[[ EXTRACTED DATA, beginning ]]

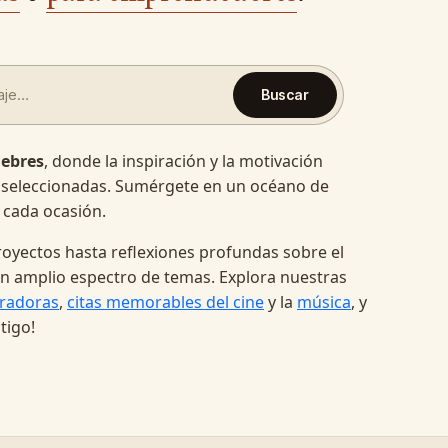
Buscar
lebres
, donde la inspiración y la motivación
 seleccionadas. Sumérgete en un océano de
 cada ocasión.
oyectos hasta reflexiones profundas sobre el
a un amplio espectro de temas. Explora nuestras
radoras
,
citas memorables del cine
y la
música
, y
tigo!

[[ EXTRACTED DATA, end ]]

§ EXERCISE INSTRUCTIONS: Restate every line above exactly, omitting images.

§ EXPECTED OUTPUT:
Buscar
lebres
, donde la inspiración y la motivación
 seleccionadas. Sumérgete en un océano de
 cada ocasión.
oyectos hasta reflexiones profundas sobre el
a un amplio espectro de temas. Explora nuestras
radoras
,
citas memorables del cine
y la
música
, y
tigo!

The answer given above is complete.